Report each line of the entries that includes "Thursday" by copying it.

Document structure recognition data:
────────

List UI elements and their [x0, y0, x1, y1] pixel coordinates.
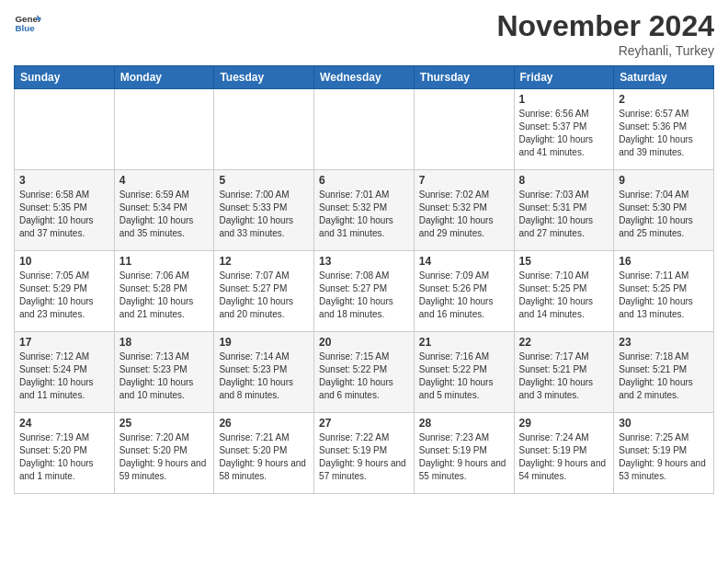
cell-content-1-4: Sunrise: 7:02 AM Sunset: 5:32 PM Dayligh…: [419, 189, 509, 240]
header-area: General Blue November 2024 Reyhanli, Tur…: [14, 9, 714, 58]
cell-3-5: 22Sunrise: 7:17 AM Sunset: 5:21 PM Dayli…: [514, 332, 614, 413]
cell-4-2: 26Sunrise: 7:21 AM Sunset: 5:20 PM Dayli…: [214, 413, 314, 494]
cell-content-4-5: Sunrise: 7:24 AM Sunset: 5:19 PM Dayligh…: [519, 431, 609, 483]
cell-content-1-6: Sunrise: 7:04 AM Sunset: 5:30 PM Dayligh…: [619, 189, 709, 240]
day-number-4-4: 28: [419, 417, 509, 430]
cell-2-2: 12Sunrise: 7:07 AM Sunset: 5:27 PM Dayli…: [214, 251, 314, 332]
day-number-0-6: 2: [619, 93, 709, 106]
header-tuesday: Tuesday: [214, 66, 314, 89]
cell-0-5: 1Sunrise: 6:56 AM Sunset: 5:37 PM Daylig…: [514, 89, 614, 170]
cell-2-6: 16Sunrise: 7:11 AM Sunset: 5:25 PM Dayli…: [614, 251, 714, 332]
cell-content-4-6: Sunrise: 7:25 AM Sunset: 5:19 PM Dayligh…: [619, 431, 709, 483]
cell-content-2-6: Sunrise: 7:11 AM Sunset: 5:25 PM Dayligh…: [619, 270, 709, 321]
day-number-3-2: 19: [219, 336, 309, 349]
day-number-1-3: 6: [319, 174, 409, 187]
day-number-1-4: 7: [419, 174, 509, 187]
day-number-1-6: 9: [619, 174, 709, 187]
cell-3-3: 20Sunrise: 7:15 AM Sunset: 5:22 PM Dayli…: [314, 332, 415, 413]
cell-content-2-3: Sunrise: 7:08 AM Sunset: 5:27 PM Dayligh…: [319, 270, 409, 321]
cell-content-3-0: Sunrise: 7:12 AM Sunset: 5:24 PM Dayligh…: [19, 350, 109, 402]
cell-content-1-1: Sunrise: 6:59 AM Sunset: 5:34 PM Dayligh…: [119, 189, 210, 240]
day-number-1-5: 8: [519, 174, 609, 187]
cell-0-3: [314, 89, 415, 170]
cell-content-1-2: Sunrise: 7:00 AM Sunset: 5:33 PM Dayligh…: [219, 189, 309, 240]
day-number-4-3: 27: [319, 417, 409, 430]
cell-4-6: 30Sunrise: 7:25 AM Sunset: 5:19 PM Dayli…: [614, 413, 714, 494]
cell-content-3-6: Sunrise: 7:18 AM Sunset: 5:21 PM Dayligh…: [619, 350, 709, 402]
day-number-4-2: 26: [219, 417, 309, 430]
day-number-2-6: 16: [619, 255, 709, 268]
logo: General Blue: [14, 9, 41, 37]
header-thursday: Thursday: [414, 66, 514, 89]
calendar-table: Sunday Monday Tuesday Wednesday Thursday…: [14, 65, 714, 494]
day-number-1-2: 5: [219, 174, 309, 187]
cell-1-0: 3Sunrise: 6:58 AM Sunset: 5:35 PM Daylig…: [15, 170, 115, 251]
cell-content-1-0: Sunrise: 6:58 AM Sunset: 5:35 PM Dayligh…: [19, 189, 109, 240]
cell-1-4: 7Sunrise: 7:02 AM Sunset: 5:32 PM Daylig…: [414, 170, 514, 251]
cell-1-5: 8Sunrise: 7:03 AM Sunset: 5:31 PM Daylig…: [514, 170, 614, 251]
day-number-3-0: 17: [19, 336, 109, 349]
weekday-header-row: Sunday Monday Tuesday Wednesday Thursday…: [15, 66, 714, 89]
cell-content-4-1: Sunrise: 7:20 AM Sunset: 5:20 PM Dayligh…: [119, 431, 210, 483]
day-number-0-5: 1: [519, 93, 609, 106]
day-number-4-5: 29: [519, 417, 609, 430]
cell-3-0: 17Sunrise: 7:12 AM Sunset: 5:24 PM Dayli…: [15, 332, 115, 413]
cell-0-1: [114, 89, 214, 170]
cell-3-4: 21Sunrise: 7:16 AM Sunset: 5:22 PM Dayli…: [414, 332, 514, 413]
week-row-0: 1Sunrise: 6:56 AM Sunset: 5:37 PM Daylig…: [15, 89, 714, 170]
header-sunday: Sunday: [15, 66, 115, 89]
week-row-3: 17Sunrise: 7:12 AM Sunset: 5:24 PM Dayli…: [15, 332, 714, 413]
day-number-2-5: 15: [519, 255, 609, 268]
cell-0-6: 2Sunrise: 6:57 AM Sunset: 5:36 PM Daylig…: [614, 89, 714, 170]
cell-1-2: 5Sunrise: 7:00 AM Sunset: 5:33 PM Daylig…: [214, 170, 314, 251]
day-number-4-6: 30: [619, 417, 709, 430]
cell-content-4-3: Sunrise: 7:22 AM Sunset: 5:19 PM Dayligh…: [319, 431, 409, 483]
cell-content-2-1: Sunrise: 7:06 AM Sunset: 5:28 PM Dayligh…: [119, 270, 210, 321]
day-number-3-4: 21: [419, 336, 509, 349]
title-area: November 2024 Reyhanli, Turkey: [496, 9, 714, 58]
cell-content-4-2: Sunrise: 7:21 AM Sunset: 5:20 PM Dayligh…: [219, 431, 309, 483]
cell-4-3: 27Sunrise: 7:22 AM Sunset: 5:19 PM Dayli…: [314, 413, 415, 494]
cell-content-0-5: Sunrise: 6:56 AM Sunset: 5:37 PM Dayligh…: [519, 108, 609, 159]
cell-content-4-0: Sunrise: 7:19 AM Sunset: 5:20 PM Dayligh…: [19, 431, 109, 483]
day-number-2-3: 13: [319, 255, 409, 268]
cell-content-2-5: Sunrise: 7:10 AM Sunset: 5:25 PM Dayligh…: [519, 270, 609, 321]
day-number-2-4: 14: [419, 255, 509, 268]
cell-content-3-3: Sunrise: 7:15 AM Sunset: 5:22 PM Dayligh…: [319, 350, 409, 402]
day-number-4-0: 24: [19, 417, 109, 430]
cell-content-4-4: Sunrise: 7:23 AM Sunset: 5:19 PM Dayligh…: [419, 431, 509, 483]
day-number-2-1: 11: [119, 255, 210, 268]
week-row-1: 3Sunrise: 6:58 AM Sunset: 5:35 PM Daylig…: [15, 170, 714, 251]
cell-content-3-5: Sunrise: 7:17 AM Sunset: 5:21 PM Dayligh…: [519, 350, 609, 402]
day-number-4-1: 25: [119, 417, 210, 430]
header-wednesday: Wednesday: [314, 66, 415, 89]
cell-0-2: [214, 89, 314, 170]
logo-icon: General Blue: [14, 9, 41, 37]
cell-4-5: 29Sunrise: 7:24 AM Sunset: 5:19 PM Dayli…: [514, 413, 614, 494]
cell-2-3: 13Sunrise: 7:08 AM Sunset: 5:27 PM Dayli…: [314, 251, 415, 332]
day-number-2-0: 10: [19, 255, 109, 268]
cell-content-1-5: Sunrise: 7:03 AM Sunset: 5:31 PM Dayligh…: [519, 189, 609, 240]
cell-content-2-4: Sunrise: 7:09 AM Sunset: 5:26 PM Dayligh…: [419, 270, 509, 321]
header-friday: Friday: [514, 66, 614, 89]
month-title: November 2024: [496, 9, 714, 43]
cell-content-2-2: Sunrise: 7:07 AM Sunset: 5:27 PM Dayligh…: [219, 270, 309, 321]
cell-content-3-2: Sunrise: 7:14 AM Sunset: 5:23 PM Dayligh…: [219, 350, 309, 402]
day-number-3-3: 20: [319, 336, 409, 349]
day-number-1-1: 4: [119, 174, 210, 187]
svg-text:Blue: Blue: [16, 23, 36, 33]
cell-content-2-0: Sunrise: 7:05 AM Sunset: 5:29 PM Dayligh…: [19, 270, 109, 321]
cell-0-4: [414, 89, 514, 170]
cell-2-0: 10Sunrise: 7:05 AM Sunset: 5:29 PM Dayli…: [15, 251, 115, 332]
cell-2-1: 11Sunrise: 7:06 AM Sunset: 5:28 PM Dayli…: [114, 251, 214, 332]
week-row-4: 24Sunrise: 7:19 AM Sunset: 5:20 PM Dayli…: [15, 413, 714, 494]
page-container: General Blue November 2024 Reyhanli, Tur…: [0, 0, 728, 499]
header-monday: Monday: [114, 66, 214, 89]
cell-3-1: 18Sunrise: 7:13 AM Sunset: 5:23 PM Dayli…: [114, 332, 214, 413]
cell-1-6: 9Sunrise: 7:04 AM Sunset: 5:30 PM Daylig…: [614, 170, 714, 251]
cell-content-1-3: Sunrise: 7:01 AM Sunset: 5:32 PM Dayligh…: [319, 189, 409, 240]
cell-2-5: 15Sunrise: 7:10 AM Sunset: 5:25 PM Dayli…: [514, 251, 614, 332]
week-row-2: 10Sunrise: 7:05 AM Sunset: 5:29 PM Dayli…: [15, 251, 714, 332]
cell-1-1: 4Sunrise: 6:59 AM Sunset: 5:34 PM Daylig…: [114, 170, 214, 251]
cell-content-0-6: Sunrise: 6:57 AM Sunset: 5:36 PM Dayligh…: [619, 108, 709, 159]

────────

Problem solution:
header-thursday: Thursday: [414, 66, 514, 89]
calendar-table: Sunday Monday Tuesday Wednesday Thursday…: [14, 65, 714, 494]
weekday-header-row: Sunday Monday Tuesday Wednesday Thursday…: [15, 66, 714, 89]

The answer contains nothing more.